The EFP will now be able to liaise with around 70 partners from 26 countries, including 28 fellow collaborating partners, which are involved in four specific programmes or action packages: knowledge platform, health promotion, multi-morbidity and type 2 diabetes. Among those partners there are as well 38 government departments and medical organisations, as well as five European medical institutions.

“The first step is to clearly identify what we are doing at Chrodis at our action package level, and the main interests of the EFP on each of our action packages,” Chrodis coordinator Teresa Chavarría explains. “I think that the EFP has very important things to say and to show us regarding health promotion and early diagnosis of patients with diabetes type 2,” she highlights. Watch here a brief video statement where Ms Chavarría welcomes the EFP.

JA-Chrodis is the largest joint action co-financed under the EU Health Programme to date. Joint actions are designed and financed by member-state authorities and the EU to address specific priorities under the EU Health Programme.

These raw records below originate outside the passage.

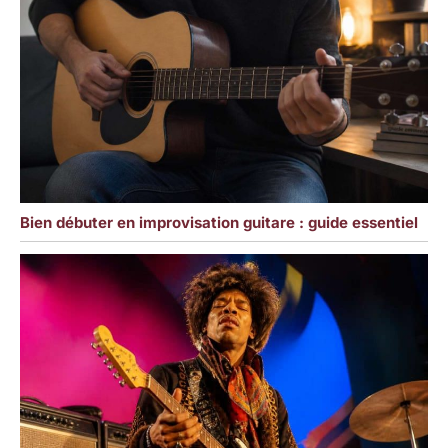
Bien débuter en improvisation guitare : guide essentiel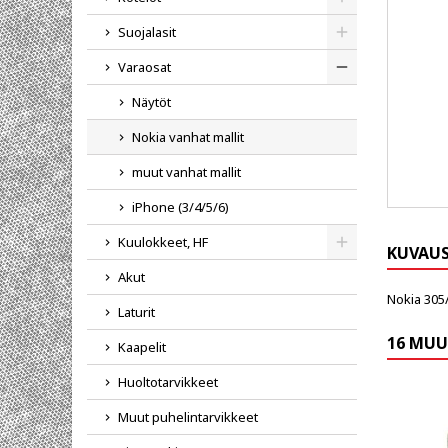
Toggle
Suojalasit
Toggle
Varaosat
Toggle
Näytöt
Nokia vanhat mallit
muut vanhat mallit
iPhone (3/4/5/6)
Kuulokkeet, HF
KUVAU
Toggle
Akut
Nokia 305
Laturit
16 MUU
Kaapelit
Huoltotarvikkeet
Muut puhelintarvikkeet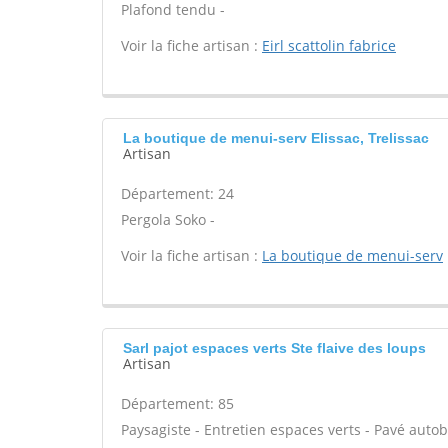
Plafond tendu -
Voir la fiche artisan :
Eirl scattolin fabrice
La boutique de menui-serv Elissac, Trelissac
Artisan
Département: 24
Pergola Soko -
Voir la fiche artisan :
La boutique de menui-serv
Sarl pajot espaces verts Ste flaive des loups
Artisan
Département: 85
Paysagiste - Entretien espaces verts - Pavé autob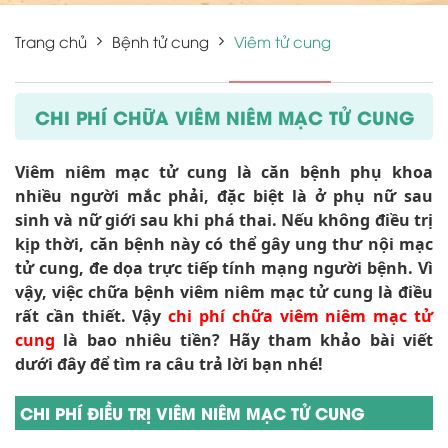
Trang chủ
Bệnh tử cung
Viêm tử cung
CHI PHÍ CHỮA VIÊM NIÊM MẠC TỬ CUNG
Viêm niêm mạc tử cung là căn bệnh phụ khoa
nhiều người mắc phải, đặc biệt là ở phụ nữ sau
sinh và nữ giới sau khi phá thai. Nếu không điều trị
kịp thời, căn bệnh này có thể gây ung thư nội mạc
tử cung, đe dọa trực tiếp tính mạng người bệnh. Vì
vậy, việc chữa bệnh viêm niêm mạc tử cung là điều
rất cần thiết. Vậy
chi phí chữa viêm niêm mạc tử
cung
là bao nhiêu tiền? Hãy tham khảo bài viết
dưới đây để tìm ra câu trả lời bạn nhé!
CHI PHÍ ĐIỀU TRỊ VIÊM NIÊM MẠC TỬ CUNG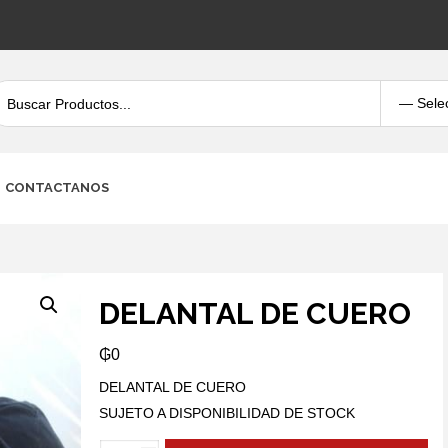
CONTACTANOS
DELANTAL DE CUERO
₲
0
DELANTAL DE CUERO
SUJETO A DISPONIBILIDAD DE STOCK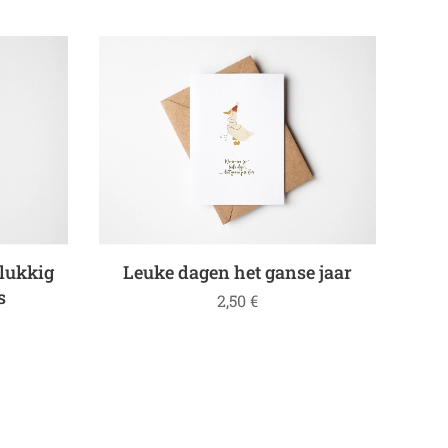
elukkig
Leuke dagen het ganse jaar
s
2,50
€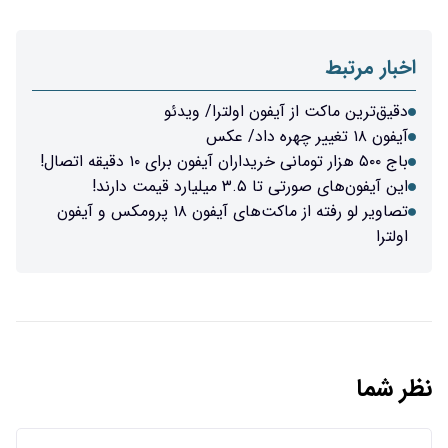
اخبار مرتبط
دقیق‌ترین ماکت از آیفون اولترا/ ویدئو
آیفون ۱۸ تغییر چهره داد/ عکس
باج ۵۰۰ هزار تومانی خریداران آیفون برای ۱۰ دقیقه اتصال!
این آیفون‌های صورتی تا ۳.۵ میلیارد قیمت دارند!
تصاویر لو رفته از ماکت‌های آیفون ۱۸ پرومکس و آیفون
اولترا
نظر شما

Reducing the burden of chronic diseases such as diabetes, cardiovascular disease, cancer and mental disorders is a priority of EU member states and at the EU policy level, because they affect eight out of 10 people aged over 65 in Europe. Up to 80% of health care budgets across the EU are spent on treating chronic diseases.

“There is a wealth of knowledge within EU member states on effective and efficient ways to prevent and manage cardiovascular disease, stroke and diabetes type-2,” notes the JA-Chrodis website. “There is great potential to reduce the burden of chronic disease by making better use of this knowledge.”